All of the lines below need to be copied exactly, apart from the pictures.
** THE DATA follows **
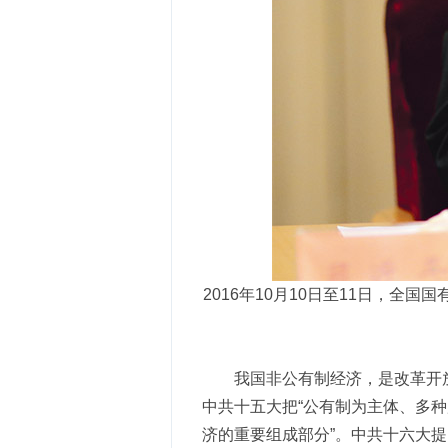
2016年10月10日至11日，
我国非公有制经济，是改革开
中共十五大把“公有制为主体、多
济的重要组成部分”。中共十六大提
** End of THE DATA **
EXERCISE RESPONSE:
2016年10月10日至11日，
我国非公有制经济，是改革开
中共十五大把“公有制为主体、多
济的重要组成部分”。中共十六大提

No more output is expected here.